Il ne s'agit que d'un problème mi­neur vu de Paris, soupirent certains. Pour Susana Marina, porte-parole du gouvernement régional d'Ara­gon, « il est évident que les routes nationales ne sont pas entretenues avec suffisamment de régularité, c'est une question de priorité », constate-telle. Car, si la France ne fait pas de l'accès à la péninsule Ibéri­que l'un de ses enjeux stratégiques, l’Espagne et le Portugal ont au con­traire un besoin vital de pouvoir passer les Pyrénées pour avoir accès au reste de l'Europe.

 Vaincre l'obstacle de la chaîne de montagnes est l'une des grandes obsessions espagnoles. Tous les projets de désenclavement passent forcément par la France, qui ne partage pas les mêmes objectifs. Le projet du grand tunnel ferroviaire pour une traversée centrale des Pyrénées en est un exemple. Reliant Toulouse à Saragosse, il devrait ouvrir la voie jusqu'à Algésiras, à la pointe sud de l'Andalousie. Mais il n'est plus qu'un rêve lointain depuis qu'il a été effacé de la carte des tracés européens prioritaires. »


On se souvient d’Eric Petetin, diplômé de l'Institut d'études politiques de Bordeaux, guide de haute montagne, militant écologiste et associatif qui a pris la tête du mouvement contre la construction du tunnel du Somport, tunnel destiné à faciliter la circulation entre la France et l'Espagne surtout en hiver. Il a mené diverses actions, notamment en contestant la nécessité du tunnel, en élaborant un contre-projet par rail au projet officiel de tunnel routier puis en organisant des sabotages d'engins de travaux et des tentatives pour retarder le chantier. En mai 1994 il avait pris la tête d’une  manifestation de protestation rassemblant plus de 8000 manifestants. Il y avait eu des échauffourées avec les forces de l'ordre. Eric pensait sans doute imiter Charles de Herstal*, grand-père de Charlemagne et stopper non pas les Sarazins mais  une prévisible invasion ibérique de camions par ce 3ème axe de pénétration en France. Hélas, il n’a pu empêcher l'ouverture du tunnel en janvier 2003 et le sacrifice de la vallée qui en est résulté.

 

Récemment des banderoles fleurissaient du côté d’Argelès-Gazost pour s’opposer à un projet de tunnel sous le Vignemale. Il ne fait pas de doute que le trafic routier entre la France et l’Espagne va encore s’intensifier, les ports du sud de l’Espagne devenant une sorte de porte de l’Europe pour l’Asie, ports facilement accessibles aux méga Porte-Containers, et encore davantage à l’avenir puisque le gouvernement égyptien vient de décider de doubler le canal de suez.

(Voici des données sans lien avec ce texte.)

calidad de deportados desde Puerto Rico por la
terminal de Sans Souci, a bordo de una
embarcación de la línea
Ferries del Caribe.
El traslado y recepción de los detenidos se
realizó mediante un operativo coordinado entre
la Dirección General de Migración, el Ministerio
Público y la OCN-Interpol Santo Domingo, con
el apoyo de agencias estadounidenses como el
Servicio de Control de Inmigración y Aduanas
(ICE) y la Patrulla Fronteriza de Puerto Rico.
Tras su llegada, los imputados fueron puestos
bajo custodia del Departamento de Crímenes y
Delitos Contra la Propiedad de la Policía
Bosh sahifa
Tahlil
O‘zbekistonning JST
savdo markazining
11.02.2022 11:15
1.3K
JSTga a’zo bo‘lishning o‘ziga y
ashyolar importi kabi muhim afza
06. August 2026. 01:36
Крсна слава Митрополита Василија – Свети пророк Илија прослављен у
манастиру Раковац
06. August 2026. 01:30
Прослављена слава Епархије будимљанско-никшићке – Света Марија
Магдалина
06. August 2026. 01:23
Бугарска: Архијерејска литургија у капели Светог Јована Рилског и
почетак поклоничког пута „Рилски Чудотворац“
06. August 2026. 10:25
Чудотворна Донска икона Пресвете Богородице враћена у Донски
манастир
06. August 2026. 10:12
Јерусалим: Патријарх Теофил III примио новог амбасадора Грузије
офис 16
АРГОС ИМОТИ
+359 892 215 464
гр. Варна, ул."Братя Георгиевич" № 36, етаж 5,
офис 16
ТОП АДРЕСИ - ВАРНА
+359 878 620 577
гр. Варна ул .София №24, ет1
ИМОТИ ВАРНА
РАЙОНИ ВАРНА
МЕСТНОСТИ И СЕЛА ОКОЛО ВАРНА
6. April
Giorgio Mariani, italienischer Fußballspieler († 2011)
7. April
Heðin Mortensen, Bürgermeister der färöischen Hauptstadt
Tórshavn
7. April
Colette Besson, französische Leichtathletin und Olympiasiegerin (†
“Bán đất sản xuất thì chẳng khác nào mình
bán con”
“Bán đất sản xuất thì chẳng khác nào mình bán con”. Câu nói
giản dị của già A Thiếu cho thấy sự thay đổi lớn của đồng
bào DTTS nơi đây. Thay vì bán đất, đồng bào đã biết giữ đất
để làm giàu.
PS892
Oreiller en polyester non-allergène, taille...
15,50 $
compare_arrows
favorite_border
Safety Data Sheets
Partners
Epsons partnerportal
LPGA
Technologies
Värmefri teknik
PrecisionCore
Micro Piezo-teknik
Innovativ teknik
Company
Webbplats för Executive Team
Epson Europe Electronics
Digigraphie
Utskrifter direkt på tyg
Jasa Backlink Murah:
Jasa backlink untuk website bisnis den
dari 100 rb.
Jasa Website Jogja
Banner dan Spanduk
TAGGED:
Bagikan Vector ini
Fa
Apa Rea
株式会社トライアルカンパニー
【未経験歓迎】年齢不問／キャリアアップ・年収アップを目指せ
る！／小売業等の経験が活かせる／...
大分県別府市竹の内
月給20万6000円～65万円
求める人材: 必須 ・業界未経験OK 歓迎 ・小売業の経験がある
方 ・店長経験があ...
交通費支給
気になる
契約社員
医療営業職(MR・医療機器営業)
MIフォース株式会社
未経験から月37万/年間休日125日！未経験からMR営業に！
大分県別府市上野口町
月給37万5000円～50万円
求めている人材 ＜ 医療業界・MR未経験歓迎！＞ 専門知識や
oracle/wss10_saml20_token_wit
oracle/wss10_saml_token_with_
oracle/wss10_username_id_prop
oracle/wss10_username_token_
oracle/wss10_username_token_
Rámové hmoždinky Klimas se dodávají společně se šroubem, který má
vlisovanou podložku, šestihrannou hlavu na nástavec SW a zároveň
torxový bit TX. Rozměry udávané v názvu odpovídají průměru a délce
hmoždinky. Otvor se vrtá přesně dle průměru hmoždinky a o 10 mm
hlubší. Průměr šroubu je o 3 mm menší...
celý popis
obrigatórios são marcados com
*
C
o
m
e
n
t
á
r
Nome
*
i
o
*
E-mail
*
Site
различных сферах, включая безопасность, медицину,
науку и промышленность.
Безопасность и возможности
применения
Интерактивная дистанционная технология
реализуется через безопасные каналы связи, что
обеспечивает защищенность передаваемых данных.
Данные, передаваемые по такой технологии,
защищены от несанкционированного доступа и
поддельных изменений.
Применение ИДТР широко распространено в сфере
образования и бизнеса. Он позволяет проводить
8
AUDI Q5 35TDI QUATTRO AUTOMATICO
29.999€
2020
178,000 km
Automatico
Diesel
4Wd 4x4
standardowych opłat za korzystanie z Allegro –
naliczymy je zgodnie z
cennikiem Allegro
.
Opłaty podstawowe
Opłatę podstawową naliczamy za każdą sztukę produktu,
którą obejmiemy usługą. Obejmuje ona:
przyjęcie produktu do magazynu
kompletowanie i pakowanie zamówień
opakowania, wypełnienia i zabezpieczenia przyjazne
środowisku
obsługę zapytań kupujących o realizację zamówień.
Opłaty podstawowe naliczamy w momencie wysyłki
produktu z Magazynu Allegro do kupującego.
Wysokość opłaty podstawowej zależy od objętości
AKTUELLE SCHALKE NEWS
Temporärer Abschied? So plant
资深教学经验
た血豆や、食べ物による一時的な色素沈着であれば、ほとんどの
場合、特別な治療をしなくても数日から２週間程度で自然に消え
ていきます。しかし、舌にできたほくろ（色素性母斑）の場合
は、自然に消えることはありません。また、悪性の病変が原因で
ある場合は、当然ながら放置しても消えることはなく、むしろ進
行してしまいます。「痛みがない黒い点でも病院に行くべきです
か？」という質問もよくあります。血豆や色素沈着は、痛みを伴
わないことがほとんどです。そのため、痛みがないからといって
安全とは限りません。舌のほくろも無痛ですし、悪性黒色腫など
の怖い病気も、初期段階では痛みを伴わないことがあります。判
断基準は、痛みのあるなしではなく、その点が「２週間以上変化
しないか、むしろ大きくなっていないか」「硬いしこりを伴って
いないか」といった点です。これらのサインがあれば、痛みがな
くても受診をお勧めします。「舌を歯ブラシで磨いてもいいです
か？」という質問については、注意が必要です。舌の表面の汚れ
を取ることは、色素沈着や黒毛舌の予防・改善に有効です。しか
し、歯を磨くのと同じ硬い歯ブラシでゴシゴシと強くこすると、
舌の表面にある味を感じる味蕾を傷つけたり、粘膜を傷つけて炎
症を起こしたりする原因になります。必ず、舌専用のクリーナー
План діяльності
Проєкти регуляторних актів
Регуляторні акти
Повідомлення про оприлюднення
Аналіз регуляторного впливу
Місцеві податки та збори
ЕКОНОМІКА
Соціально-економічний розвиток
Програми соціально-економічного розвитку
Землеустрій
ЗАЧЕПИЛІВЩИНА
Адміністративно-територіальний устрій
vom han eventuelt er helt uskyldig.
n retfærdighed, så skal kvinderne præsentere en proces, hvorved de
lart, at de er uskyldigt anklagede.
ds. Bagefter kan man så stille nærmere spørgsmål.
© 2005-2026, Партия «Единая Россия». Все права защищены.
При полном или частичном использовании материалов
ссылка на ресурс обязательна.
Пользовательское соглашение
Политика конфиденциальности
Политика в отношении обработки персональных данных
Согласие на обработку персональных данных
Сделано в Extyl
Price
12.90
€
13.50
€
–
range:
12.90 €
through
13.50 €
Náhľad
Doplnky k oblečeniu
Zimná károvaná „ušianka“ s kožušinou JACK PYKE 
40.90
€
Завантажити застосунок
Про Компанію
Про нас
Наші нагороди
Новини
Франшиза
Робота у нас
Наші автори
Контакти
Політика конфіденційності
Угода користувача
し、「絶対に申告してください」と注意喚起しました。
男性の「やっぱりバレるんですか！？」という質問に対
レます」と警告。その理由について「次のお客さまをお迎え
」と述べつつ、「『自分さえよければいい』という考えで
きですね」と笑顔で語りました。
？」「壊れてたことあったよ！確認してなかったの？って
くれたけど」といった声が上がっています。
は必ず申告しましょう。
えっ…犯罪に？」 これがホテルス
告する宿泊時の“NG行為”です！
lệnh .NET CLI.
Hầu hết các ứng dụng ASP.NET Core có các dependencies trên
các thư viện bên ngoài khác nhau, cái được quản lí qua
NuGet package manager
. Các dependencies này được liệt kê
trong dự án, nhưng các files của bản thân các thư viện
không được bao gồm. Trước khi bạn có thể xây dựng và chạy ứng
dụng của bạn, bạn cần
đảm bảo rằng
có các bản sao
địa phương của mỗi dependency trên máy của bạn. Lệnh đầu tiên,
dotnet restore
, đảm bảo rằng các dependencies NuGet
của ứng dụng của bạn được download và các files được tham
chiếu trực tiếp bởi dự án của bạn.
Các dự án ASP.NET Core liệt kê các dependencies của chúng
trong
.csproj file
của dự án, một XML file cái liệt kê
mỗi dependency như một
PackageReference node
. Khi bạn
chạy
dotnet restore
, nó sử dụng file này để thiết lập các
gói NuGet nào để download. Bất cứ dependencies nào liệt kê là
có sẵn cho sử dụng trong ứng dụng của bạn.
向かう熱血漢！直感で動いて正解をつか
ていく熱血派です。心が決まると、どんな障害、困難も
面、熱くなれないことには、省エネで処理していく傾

Le tableau ci-contre (source : http://donnees.banquemondiale.org/indicateur/IS.SHP.GOOD.TU) montre le trafic conteneurs équivalent 20  pieds (EVP) exprimé en milliers sur la période 2009/2012. Le volume et la croissance du trafic ibérique et marocain sont impressionnants.


Il ne fait pas bon prendre l’A63 du côté d’Hendaye vers Bordeaux le dimanche soir sur le coup de 22h quand les milliers de camions stockés sur les parkings côté espagnol jusqu’à 50 kilomètres au-delà de la frontière se mettent en route.

Quel descendant de Charles de Herstal se lèvera-t-il  pour stopper ce nouveau type d’invasion, redynamiser nos ports ? Ce ne sera pas Mr Cuvillier qui, comme Mr Le Pensec en 1981, a rendu son fascicule et refusé d’embarquer sur le Valls II, faute d’avoir réellement le commandement du navire. Nous souhaitons bonne chance à son successeur  Mr. Alain Vidalies, landais comme pas mal de nos adhérents, que nous aurons peut-être l’honneur et le plaisir d’accueillir lors de notre congrès 2016 à Hendaye/Irun. D’ici là,  beaucoup d’eau aura coulé sous les ponts de la vallée d’Aspe et des millions de camions auront pollué nos contrées!

 

*connu également sur le Facebook de l’époque sous le pseudo de Charles Martel

** Tanger-Med, nouveau « hub » méditerranéen, a traité 1,5 million d’EVP au premier semestre 2014, en progression de 24% par rapport à la même période de 2013.